## [The problem]
Write out the records again exactly and exclude the pictures.

## [Source material]
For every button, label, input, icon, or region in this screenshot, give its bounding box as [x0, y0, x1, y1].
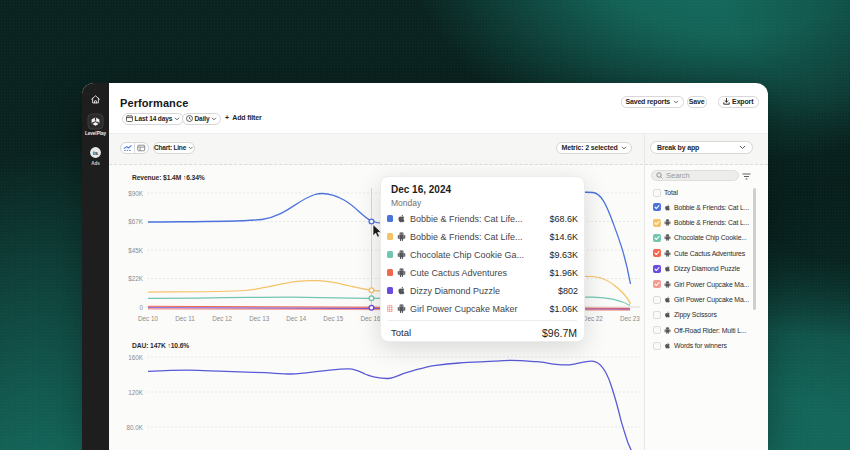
svg-text:0: 0: [139, 304, 143, 311]
svg-text:Dec 15: Dec 15: [323, 315, 343, 322]
svg-text:$45K: $45K: [128, 247, 144, 254]
svg-text:Dec 23: Dec 23: [620, 315, 640, 322]
svg-text:Dec 13: Dec 13: [249, 315, 269, 322]
svg-text:Revenue: $1.4M ↑6.34%: Revenue: $1.4M ↑6.34%: [132, 174, 205, 182]
svg-text:Dec 22: Dec 22: [583, 315, 603, 322]
svg-text:Dec 12: Dec 12: [212, 315, 232, 322]
svg-text:$67K: $67K: [128, 218, 144, 225]
svg-text:$22K: $22K: [128, 275, 144, 282]
svg-text:Dec 10: Dec 10: [138, 315, 158, 322]
svg-text:Dec 16: Dec 16: [360, 315, 380, 322]
svg-text:LevelPlay: LevelPlay: [85, 131, 107, 136]
svg-text:is: is: [93, 150, 99, 156]
svg-text:DAU: 147K ↑10.6%: DAU: 147K ↑10.6%: [132, 342, 189, 349]
svg-text:120K: 120K: [128, 389, 144, 396]
svg-text:$90K: $90K: [128, 190, 144, 197]
svg-text:80.0K: 80.0K: [127, 424, 144, 431]
svg-text:Ads: Ads: [91, 161, 100, 166]
svg-text:Dec 14: Dec 14: [286, 315, 306, 322]
svg-text:160K: 160K: [128, 354, 144, 361]
svg-text:Dec 11: Dec 11: [175, 315, 195, 322]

## [Exercise output]
For every button, label, input, icon, or region in this screenshot, give its bounding box as [x0, y0, x1, y1].
svg-text:0: 0: [139, 304, 143, 311]
svg-text:Dec 15: Dec 15: [323, 315, 343, 322]
svg-text:$45K: $45K: [128, 247, 144, 254]
svg-text:Dec 23: Dec 23: [620, 315, 640, 322]
svg-text:Dec 13: Dec 13: [249, 315, 269, 322]
svg-text:Revenue: $1.4M ↑6.34%: Revenue: $1.4M ↑6.34%: [132, 174, 205, 182]
svg-text:Dec 22: Dec 22: [583, 315, 603, 322]
svg-text:Dec 12: Dec 12: [212, 315, 232, 322]
svg-text:$67K: $67K: [128, 218, 144, 225]
svg-text:$22K: $22K: [128, 275, 144, 282]
svg-text:Dec 10: Dec 10: [138, 315, 158, 322]
svg-text:Dec 16: Dec 16: [360, 315, 380, 322]
svg-text:LevelPlay: LevelPlay: [85, 131, 107, 136]
svg-text:is: is: [93, 150, 99, 156]
svg-text:DAU: 147K ↑10.6%: DAU: 147K ↑10.6%: [132, 342, 189, 349]
svg-text:120K: 120K: [128, 389, 144, 396]
svg-text:$90K: $90K: [128, 190, 144, 197]
svg-text:80.0K: 80.0K: [127, 424, 144, 431]
svg-text:Ads: Ads: [91, 161, 100, 166]
svg-text:Dec 14: Dec 14: [286, 315, 306, 322]
svg-text:160K: 160K: [128, 354, 144, 361]
svg-text:Dec 11: Dec 11: [175, 315, 195, 322]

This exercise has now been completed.